I got access to an HPC cluster with a MPI partition.
My problem is that -no matter what I try- my code (which works fine on my PC) doesn't run on the HPC cluster. The code looks like this:
library(tm) library(qdap) library(snow) library(doSNOW) library(foreach)
> cl<- makeCluster(30, type="MPI")
> registerDoSNOW(cl)
> np<-getDoParWorkers()
> np
> Base = "./Files1a/"
> files = list.files(path=Base,pattern="\\.txt");
>
> for(i in 1:length(files)){
...some definitions and variable generation...

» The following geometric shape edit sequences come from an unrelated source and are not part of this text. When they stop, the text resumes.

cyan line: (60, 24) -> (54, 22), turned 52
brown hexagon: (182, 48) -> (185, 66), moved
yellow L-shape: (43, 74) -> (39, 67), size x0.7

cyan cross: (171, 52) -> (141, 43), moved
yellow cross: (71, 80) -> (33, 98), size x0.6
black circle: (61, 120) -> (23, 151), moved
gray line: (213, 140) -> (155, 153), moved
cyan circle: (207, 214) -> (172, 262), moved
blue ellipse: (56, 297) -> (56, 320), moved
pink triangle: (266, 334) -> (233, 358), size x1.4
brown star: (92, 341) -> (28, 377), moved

+ text<-foreach(k = 1:10, .combine='c') %do%{
+ text= if (file.exists(paste("./Files", k, "a/", files[i], sep=""))) paste(tolower(readLines(paste("./Files", k, "a/", files[i], sep=""))) , collapse=" ") else ""
+ }
+
+ docs <- Corpus(VectorSource(text))
+
+ for (k in 1:10){
+ ID[k] <- paste(files[i], k, sep="_")
+ }
+ data <- as.data.frame(docs)
+ data[["docs"]]=ID
+ rm(docs)
+ data <- sentSplit(data, "text")
+
+ frequency=NULL
+ cs <- ceiling(length(POLKEY$x) / getDoParWorkers())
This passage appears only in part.